Om gudsbildens gåtor. Rapport från ett forskarliv
Abstract
Tryggve Mettinger, professor of OT studies at Lund University 1978-2003, sketches his development. In the first part he deals with his work on the notions God in the Hebrew Bible, notably his investigations of the divine names, of the exilic theology of divine presence (the theologies of Shem and Kabod, the Name and the Glory), of anicon- ism in the ancien Near East, and of dying and rising deities. Over time he has been more inclined to see a degree of cultural continuity between Canaan and Israel.
The second part presents Mettinger’s theoretical tenets, especially his epistemological stance. Kant’s distinction between the world of empirical phenomena and the transcendent world is found still valid. God himself is not a topic for the scholar of religion. Human belief in God, however, manifests itself in texts, rites, and iconography, and these are empirical data. Karl Popper is embraced for his stress on falsifiability as a basic criterion for sound scholarship and also for his view of the research process as a series of «conjectures and refutations». Mettinger also places himself in the tradition of the sociology of knowledge, stressing the social basis of the production of metaphor, even of metaphors of the divine. He also points out his reluctancy towards some of the tenets of postmodernism.

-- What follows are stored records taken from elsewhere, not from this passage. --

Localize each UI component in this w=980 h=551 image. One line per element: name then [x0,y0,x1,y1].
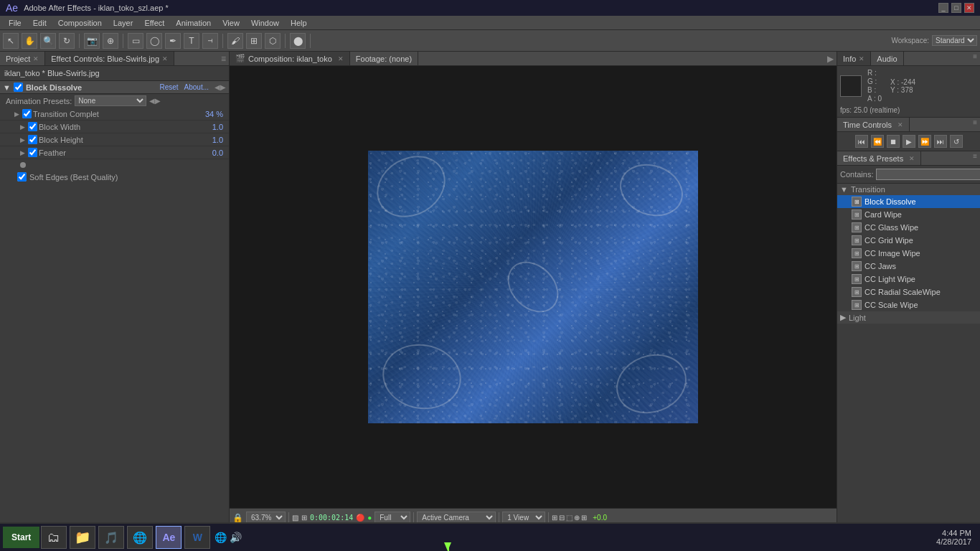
effect-about-link[interactable]: About... [184,83,209,91]
tab-composition[interactable]: 🎬 Composition: iklan_toko ✕ [230,52,350,65]
tc-expand-icon[interactable]: ≡ [973,118,977,126]
menu-file[interactable]: File [3,17,27,29]
effect-cc-grid-wipe[interactable]: ⊞ CC Grid Wipe [837,234,980,247]
info-tab-close[interactable]: ✕ [859,55,864,62]
effects-expand-icon[interactable]: ≡ [973,152,977,160]
taskbar-explorer[interactable]: 📁 [70,526,95,549]
effect-cc-jaws[interactable]: ⊞ CC Jaws [837,260,980,273]
menu-layer[interactable]: Layer [108,17,139,29]
row-checkbox-2[interactable] [28,135,37,144]
tc-rewind[interactable]: ⏪ [871,135,884,148]
tab-effect-controls[interactable]: Effect Controls: Blue-Swirls.jpg ✕ [45,52,174,65]
row-checkbox-3[interactable] [28,148,37,157]
next-preset-icon[interactable]: ▶ [155,97,161,105]
row-expand-1[interactable]: ▶ [20,123,25,131]
tc-last-frame[interactable]: ⏭ [934,135,947,148]
menu-edit[interactable]: Edit [27,17,52,29]
minimize-button[interactable]: _ [938,3,948,13]
guide-icon[interactable]: ⊟ [559,514,565,522]
workspace-select[interactable]: Standard [932,35,977,46]
safe-icon[interactable]: ⬚ [566,514,573,522]
tool-eraser[interactable]: ⬡ [265,33,281,49]
row-expand-0[interactable]: ▶ [14,110,19,118]
tc-forward[interactable]: ⏩ [918,135,931,148]
row-value-1[interactable]: 1.0 [212,123,223,131]
effect-cc-light-wipe[interactable]: ⊞ CC Light Wipe [837,273,980,286]
prev-preset-icon[interactable]: ◀ [149,97,155,105]
tab-project[interactable]: Project ✕ [0,52,45,65]
grid-icon[interactable]: ⊞ [552,514,557,522]
tc-toggle-loop[interactable]: ↺ [950,135,963,148]
tool-mask-rect[interactable]: ▭ [128,33,143,49]
menu-window[interactable]: Window [245,17,285,29]
tc-stop[interactable]: ⏹ [887,135,900,148]
taskbar-word[interactable]: W [184,526,210,549]
effect-toggle[interactable]: ▼ [3,83,11,92]
tool-zoom[interactable]: 🔍 [40,33,56,49]
menu-help[interactable]: Help [285,17,313,29]
time-controls-close[interactable]: ✕ [897,121,903,128]
tab-info[interactable]: Info ✕ [837,52,871,65]
row-expand-3[interactable]: ▶ [20,149,25,156]
tool-text-h[interactable]: T [184,33,199,49]
info-expand-icon[interactable]: ≡ [973,52,977,60]
effect-enabled-checkbox[interactable] [14,83,23,92]
comp-menu-icon[interactable]: ▶ [827,54,834,64]
menu-composition[interactable]: Composition [52,17,108,29]
row-value-0[interactable]: 34 % [205,110,223,118]
tool-pen[interactable]: ✒ [165,33,181,49]
comp-tab-close[interactable]: ✕ [338,55,344,62]
start-button[interactable]: Start [3,527,39,548]
soft-edges-checkbox[interactable] [17,172,27,182]
taskbar-music[interactable]: 🎵 [98,526,124,549]
effect-controls-tab-close[interactable]: ✕ [162,55,168,62]
expand-panel-icon[interactable]: ◀▶ [215,83,226,91]
taskbar-chrome[interactable]: 🌐 [127,526,153,549]
taskbar-ae[interactable]: Ae [156,526,182,549]
menu-effect[interactable]: Effect [138,17,170,29]
green-icon[interactable]: ● [367,514,372,522]
anim-presets-select[interactable]: None [75,95,146,106]
effect-reset-link[interactable]: Reset [159,83,178,91]
category-light[interactable]: ▶ Light [837,311,980,324]
effects-search-input[interactable] [876,169,980,180]
tab-time-controls[interactable]: Time Controls ✕ [837,118,910,131]
tool-text-v[interactable]: T [202,33,218,49]
tab-effects-presets[interactable]: Effects & Presets ✕ [837,151,921,165]
tool-rotate[interactable]: ↻ [59,33,75,49]
effect-cc-radial-scale[interactable]: ⊞ CC Radial ScaleWipe [837,286,980,298]
category-transition[interactable]: ▼ Transition [837,184,980,195]
quality-icon[interactable]: ▨ [292,514,298,522]
panel-menu-icon[interactable]: ≡ [221,54,226,64]
tab-audio[interactable]: Audio [871,52,903,65]
close-button[interactable]: ✕ [964,3,974,13]
tc-first-frame[interactable]: ⏮ [855,135,868,148]
tool-camera[interactable]: 📷 [84,33,100,49]
row-expand-2[interactable]: ▶ [20,136,25,143]
taskbar-folder[interactable]: 🗂 [41,526,67,549]
effect-block-dissolve[interactable]: ⊞ Block Dissolve [837,195,980,208]
menu-animation[interactable]: Animation [170,17,217,29]
effect-cc-image-wipe[interactable]: ⊞ CC Image Wipe [837,247,980,260]
tool-hand[interactable]: ✋ [22,33,37,49]
row-value-3[interactable]: 0.0 [212,149,223,157]
row-value-2[interactable]: 1.0 [212,136,223,144]
tool-brush[interactable]: 🖌 [227,33,243,49]
tool-select[interactable]: ↖ [3,33,19,49]
tool-stamp[interactable]: ⊞ [246,33,262,49]
effects-presets-close[interactable]: ✕ [909,155,915,162]
tool-mask-ellipse[interactable]: ◯ [146,33,162,49]
project-tab-close[interactable]: ✕ [33,55,39,62]
tab-footage[interactable]: Footage: (none) [350,52,418,65]
tc-play[interactable]: ▶ [903,135,915,148]
snap-icon[interactable]: 🔒 [232,513,243,523]
row-checkbox-0[interactable] [22,109,32,118]
effect-card-wipe[interactable]: ⊞ Card Wipe [837,208,980,221]
frame-icon[interactable]: ⊞ [301,514,307,522]
timecode-display[interactable]: 0:00:02:14 [310,514,353,522]
effect-cc-scale-wipe[interactable]: ⊞ CC Scale Wipe [837,298,980,311]
render-icon[interactable]: 🔴 [356,514,364,522]
maximize-button[interactable]: □ [951,3,961,13]
row-checkbox-1[interactable] [28,122,37,131]
menu-view[interactable]: View [217,17,245,29]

The third part deals with his youth, studies, and research up to 1978 when he took over the chair at Lund University. He sketches his valuable experience of growing up in a home where Pentecostal faith was conducive to a strong interest in the Bible and its world. In highschool, his teacher of religion and philosophy was Ernst Percy, an outstanding New Testament scholar who was out-manouvred in competitions for university chairs a number of times. Mettinger also comments on the reception of his unorthodox study of the so called Servant Songs.